EXERCISE GOAL:
Produce again, without any change, the lines running from the one with "The podcast currently has 148 episodes" through the final line of the data below, and only those.

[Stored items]

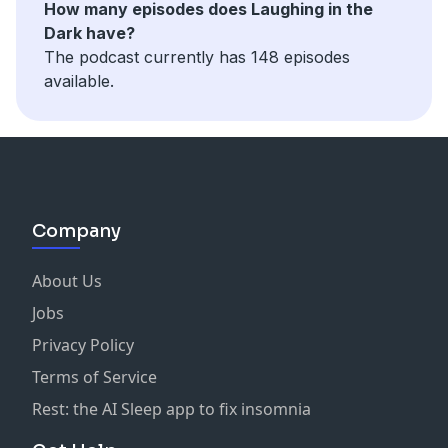
How many episodes does Laughing in the
Dark have?
The podcast currently has 148 episodes
available.
Company
About Us
Jobs
Privacy Policy
Terms of Service
Rest: the AI Sleep app to fix insomnia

TASK RESPONSE:
The podcast currently has 148 episodes
available.
Company
About Us
Jobs
Privacy Policy
Terms of Service
Rest: the AI Sleep app to fix insomnia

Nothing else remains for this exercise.